Andrea smiled, and leaned toward me. “Thank you sooo much for understanding, David.”
Paula shifted her grimace to me, and shoved the last, large piece of bagel into her mouth. Andrea leaned back again, and rested her right hand on the table. Her curved, graceful fingers caught my attention. The curves were unnatural, though--down at the middle knuckles, up at the far knuckles, the last four fingers angled away from the thumb--known medically as swan-neck deformity and ulnar deviation.
“I hope you’re getting treated for your Rheumatoid Arthritis, Andrea.”
Andrea and Paula sat upright simultaneously. “How-” Andrea asked. When she saw the direction of my gaze she raised both hands in the air and flipped them back and forth, a newlywed showing off her ring. She brought them back
to her lap and sighed. “I shouldn't have expected to keep my secret from a doctor. Especially from such a perceptive one.”
Her flirting and its indiscriminate nature had become obvious, even to me. I had to turn it off, but wasn’t sure how to do it with a smile. So I chose to ignore it for now, and return to her medical issue. Seemed logical at the time.
“I know it's none of my business,” I said. “The reason I'm mentioning it at all is that our thinking about treatments for RA is changing. What medicines do you use?”
“Oh, Motrin, Naprosyn. Anything I can get my hands on.”

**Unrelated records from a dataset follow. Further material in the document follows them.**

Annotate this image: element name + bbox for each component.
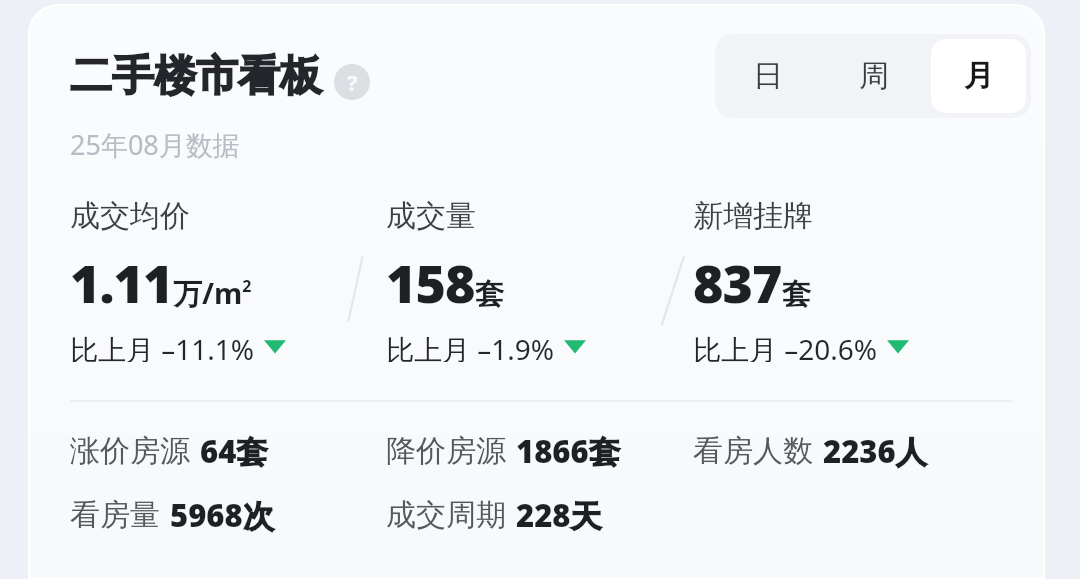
staticText: 2236人: [823, 430, 927, 472]
staticText: 看房量: [70, 496, 160, 534]
staticText: 月: [964, 57, 994, 95]
staticText: 比上月 –11.1%: [70, 330, 255, 362]
staticText: 1.11: [70, 247, 173, 318]
staticText: 比上月 –20.6%: [693, 330, 878, 362]
staticText: 套: [475, 276, 504, 313]
staticText: 837: [693, 247, 782, 318]
staticText: 日: [753, 57, 783, 95]
staticText: 成交量: [386, 197, 476, 235]
button[interactable]: 日: [720, 39, 816, 113]
button[interactable]: 成交量: [386, 197, 693, 362]
staticText: 158: [386, 247, 475, 318]
staticText: 比上月 –1.9%: [386, 330, 555, 362]
button[interactable]: 降价房源: [386, 430, 693, 472]
staticText: 看房人数: [693, 432, 813, 470]
button[interactable]: 帮助说明: [334, 64, 370, 100]
staticText: 1866套: [516, 430, 620, 472]
button[interactable]: 看房人数: [693, 430, 1025, 472]
staticText: 新增挂牌: [693, 197, 813, 235]
button[interactable]: 看房量: [70, 494, 386, 536]
staticText: 5968次: [170, 494, 274, 536]
button[interactable]: 成交周期: [386, 494, 693, 536]
button[interactable]: 周: [826, 39, 921, 113]
staticText: 降价房源: [386, 432, 506, 470]
button[interactable]: 涨价房源: [70, 430, 386, 472]
button[interactable]: 月: [931, 39, 1026, 113]
staticText: ?: [347, 67, 358, 97]
button[interactable]: 新增挂牌: [693, 197, 1025, 362]
staticText: 64套: [200, 430, 268, 472]
staticText: 万/m2: [173, 273, 252, 313]
staticText: 成交均价: [70, 197, 190, 235]
staticText: 周: [859, 57, 889, 95]
staticText: 25年08月数据: [70, 126, 240, 163]
staticText: 涨价房源: [70, 432, 190, 470]
button[interactable]: 成交均价: [70, 197, 386, 362]
staticText: 成交周期: [386, 496, 506, 534]
staticText: 二手楼市看板: [70, 50, 322, 103]
staticText: 228天: [516, 494, 602, 536]
staticText: 套: [782, 276, 811, 313]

“Those drugs are OK as far as they go, although I hope you're aware of their possible side effects. But now the belief is that joint damage from RA can occur relatively early, and that the drugs you mentioned, called non-steroidal anti-inflammatory drugs, don't prevent that damage. Other, more powerful drugs, are being tried earlier in the course of the disease. They may prevent long-term disability and pain.”
“Oh?”
Doctors explain things to patients in every encounter. Explaining at the proper level, not too esoterically and not too condescendingly, is a challenge with a constantly shifting target. I saw glaze cover Andrea's eyes. Time to wrap up.
“You should see your Rheumatologist and discuss it.”
“Rheumatologist?”
“Your arthritis specialist. If you don't have one I can try to find someone where you live.” I didn't tell her that with her hands looking as they did, the damage may already have been done.

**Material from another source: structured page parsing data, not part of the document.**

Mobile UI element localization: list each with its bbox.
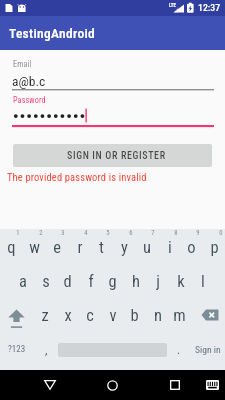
button[interactable]: p <box>203 231 225 263</box>
staticText: 7 <box>151 229 155 237</box>
staticText: n <box>154 306 162 325</box>
button[interactable]: f <box>79 265 102 297</box>
staticText: w <box>29 238 40 257</box>
button[interactable]: e <box>45 231 68 263</box>
button[interactable]: Recent apps <box>163 373 187 397</box>
button[interactable]: z <box>33 299 56 331</box>
button[interactable]: w <box>23 231 46 263</box>
button[interactable]: n <box>146 299 169 331</box>
staticText: Sign in <box>195 344 221 355</box>
button[interactable]: u <box>135 231 158 263</box>
staticText: 4 <box>84 229 88 237</box>
staticText: SIGN IN OR REGISTER <box>67 150 166 162</box>
staticText: o <box>187 238 196 257</box>
staticText: j <box>156 272 160 291</box>
button[interactable]: y <box>113 231 136 263</box>
staticText: 5 <box>106 229 110 237</box>
button[interactable]: ?123 <box>0 334 35 366</box>
staticText: p <box>210 238 219 257</box>
button[interactable]: b <box>123 299 146 331</box>
staticText: 12:37 <box>198 2 221 13</box>
staticText: u <box>143 238 151 257</box>
staticText: z <box>41 306 49 325</box>
button[interactable]: c <box>78 299 101 331</box>
button[interactable]: Backspace <box>192 300 225 334</box>
button[interactable]: o <box>180 231 203 263</box>
staticText: The provided password is invalid <box>7 171 147 183</box>
button[interactable]: t <box>90 231 113 263</box>
button[interactable]: m <box>168 299 191 331</box>
staticText: c <box>86 306 94 325</box>
button[interactable]: i <box>158 231 181 263</box>
staticText: ?123 <box>8 344 26 355</box>
staticText: b <box>130 306 139 325</box>
button[interactable]: v <box>101 299 124 331</box>
staticText: s <box>42 272 50 291</box>
staticText: f <box>88 272 94 291</box>
staticText: q <box>7 238 16 257</box>
staticText: LTE <box>169 2 176 8</box>
staticText: 0 <box>219 229 223 237</box>
staticText: 2 <box>39 229 43 237</box>
staticText: Password <box>13 95 46 105</box>
button[interactable]: s <box>34 265 57 297</box>
staticText: , <box>45 343 48 357</box>
button[interactable]: Sign in <box>190 334 225 366</box>
staticText: a <box>19 272 27 291</box>
button[interactable]: Home <box>100 373 124 397</box>
staticText: d <box>63 272 72 291</box>
staticText: h <box>132 272 140 291</box>
staticText: 1 <box>16 229 20 237</box>
button[interactable]: h <box>124 265 147 297</box>
button[interactable]: q <box>0 231 23 263</box>
staticText: v <box>109 306 117 325</box>
staticText: TestingAndroid <box>9 25 96 41</box>
button[interactable]: r <box>68 231 91 263</box>
staticText: 6 <box>129 229 133 237</box>
button[interactable]: g <box>101 265 124 297</box>
staticText: k <box>177 272 185 291</box>
staticText: e <box>53 238 61 257</box>
staticText: m <box>173 306 186 325</box>
staticText: y <box>121 238 128 257</box>
button[interactable]: Switch keyboard <box>202 375 222 395</box>
staticText: l <box>201 272 205 291</box>
button[interactable]: Email <box>0 50 225 91</box>
button[interactable]: Password <box>0 93 225 126</box>
staticText: 8 <box>174 229 178 237</box>
button[interactable]: j <box>146 265 169 297</box>
button[interactable]: . <box>172 334 190 366</box>
button[interactable]: a <box>11 265 34 297</box>
staticText: i <box>168 238 172 257</box>
staticText: r <box>77 238 83 257</box>
staticText: 9 <box>196 229 200 237</box>
button[interactable]: d <box>56 265 79 297</box>
staticText: a@b.c <box>12 73 46 89</box>
button[interactable]: Shift <box>0 300 33 334</box>
button[interactable]: , <box>36 334 56 366</box>
staticText: 3 <box>61 229 65 237</box>
staticText: t <box>99 238 104 257</box>
button[interactable]: x <box>56 299 79 331</box>
button[interactable]: k <box>169 265 192 297</box>
staticText: x <box>64 306 72 325</box>
staticText: Email <box>13 59 32 69</box>
staticText: . <box>177 343 181 357</box>
button[interactable]: SIGN IN OR REGISTER <box>13 144 212 167</box>
button[interactable]: Back <box>38 373 62 397</box>
button[interactable]: l <box>191 265 214 297</box>
staticText: g <box>108 272 117 291</box>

Andrea smiled at me and leaned forward again, resting her elbows on the table, and her chin in her hands. Please stop, I thought.
“Dr. Rincon told me,” I said, “that he was in the back rooms yesterday. That's where you were, too. Right?”
At my change in topic Andrea and Paula jerked upright in their seats once again. This time, however, the corners of Paula's lips twitched upwards before descending into a frown.
“Is that what he told you?” Andrea replied.